■ **To do**: Every line of the material must appear in the answer exactly as it does here.
"""
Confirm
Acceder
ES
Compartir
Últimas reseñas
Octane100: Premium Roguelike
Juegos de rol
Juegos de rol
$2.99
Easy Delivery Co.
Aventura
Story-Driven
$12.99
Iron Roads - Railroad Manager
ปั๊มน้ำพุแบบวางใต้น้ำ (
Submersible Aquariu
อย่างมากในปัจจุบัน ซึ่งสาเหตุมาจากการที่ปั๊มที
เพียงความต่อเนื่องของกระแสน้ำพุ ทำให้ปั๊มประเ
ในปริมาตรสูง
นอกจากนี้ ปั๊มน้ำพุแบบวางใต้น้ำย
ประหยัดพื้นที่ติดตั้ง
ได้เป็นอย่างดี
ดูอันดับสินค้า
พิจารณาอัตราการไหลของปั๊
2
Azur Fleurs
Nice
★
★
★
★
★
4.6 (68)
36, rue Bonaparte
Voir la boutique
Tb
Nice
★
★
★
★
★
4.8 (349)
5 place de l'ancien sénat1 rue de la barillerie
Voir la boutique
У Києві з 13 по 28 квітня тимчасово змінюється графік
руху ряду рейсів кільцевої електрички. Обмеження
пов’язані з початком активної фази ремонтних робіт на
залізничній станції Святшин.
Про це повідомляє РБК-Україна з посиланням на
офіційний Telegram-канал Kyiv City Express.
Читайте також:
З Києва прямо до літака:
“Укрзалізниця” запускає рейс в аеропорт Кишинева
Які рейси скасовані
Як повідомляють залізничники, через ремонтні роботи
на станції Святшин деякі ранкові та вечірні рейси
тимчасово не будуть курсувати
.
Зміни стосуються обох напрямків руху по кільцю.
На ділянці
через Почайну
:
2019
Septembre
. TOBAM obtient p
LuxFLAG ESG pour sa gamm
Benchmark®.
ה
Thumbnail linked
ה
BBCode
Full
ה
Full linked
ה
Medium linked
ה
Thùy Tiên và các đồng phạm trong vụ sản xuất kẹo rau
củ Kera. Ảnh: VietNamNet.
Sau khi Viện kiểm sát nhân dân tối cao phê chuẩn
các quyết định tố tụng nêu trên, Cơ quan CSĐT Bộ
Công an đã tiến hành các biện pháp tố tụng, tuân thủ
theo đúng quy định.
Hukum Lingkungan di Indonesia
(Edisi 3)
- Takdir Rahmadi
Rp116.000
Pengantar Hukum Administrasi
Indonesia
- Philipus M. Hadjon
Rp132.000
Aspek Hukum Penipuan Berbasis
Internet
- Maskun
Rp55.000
"""
■ **Response to this exercise**:
Confirm
Acceder
ES
Compartir
Últimas reseñas
Octane100: Premium Roguelike
Juegos de rol
Juegos de rol
$2.99
Easy Delivery Co.
Aventura
Story-Driven
$12.99
Iron Roads - Railroad Manager
ปั๊มน้ำพุแบบวางใต้น้ำ (
Submersible Aquariu
อย่างมากในปัจจุบัน ซึ่งสาเหตุมาจากการที่ปั๊มที
เพียงความต่อเนื่องของกระแสน้ำพุ ทำให้ปั๊มประเ
ในปริมาตรสูง
นอกจากนี้ ปั๊มน้ำพุแบบวางใต้น้ำย
ประหยัดพื้นที่ติดตั้ง
ได้เป็นอย่างดี
ดูอันดับสินค้า
พิจารณาอัตราการไหลของปั๊
2
Azur Fleurs
Nice
★
★
★
★
★
4.6 (68)
36, rue Bonaparte
Voir la boutique
Tb
Nice
★
★
★
★
★
4.8 (349)
5 place de l'ancien sénat1 rue de la barillerie
Voir la boutique
У Києві з 13 по 28 квітня тимчасово змінюється графік
руху ряду рейсів кільцевої електрички. Обмеження
пов’язані з початком активної фази ремонтних робіт на
залізничній станції Святшин.
Про це повідомляє РБК-Україна з посиланням на
офіційний Telegram-канал Kyiv City Express.
Читайте також:
З Києва прямо до літака:
“Укрзалізниця” запускає рейс в аеропорт Кишинева
Які рейси скасовані
Як повідомляють залізничники, через ремонтні роботи
на станції Святшин деякі ранкові та вечірні рейси
тимчасово не будуть курсувати
.
Зміни стосуються обох напрямків руху по кільцю.
На ділянці
через Почайну
:
2019
Septembre
. TOBAM obtient p
LuxFLAG ESG pour sa gamm
Benchmark®.
ה
Thumbnail linked
ה
BBCode
Full
ה
Full linked
ה
Medium linked
ה
Thùy Tiên và các đồng phạm trong vụ sản xuất kẹo rau
củ Kera. Ảnh: VietNamNet.
Sau khi Viện kiểm sát nhân dân tối cao phê chuẩn
các quyết định tố tụng nêu trên, Cơ quan CSĐT Bộ
Công an đã tiến hành các biện pháp tố tụng, tuân thủ
theo đúng quy định.
Hukum Lingkungan di Indonesia
(Edisi 3)
- Takdir Rahmadi
Rp116.000
Pengantar Hukum Administrasi
Indonesia
- Philipus M. Hadjon
Rp132.000
Aspek Hukum Penipuan Berbasis
Internet
- Maskun
Rp55.000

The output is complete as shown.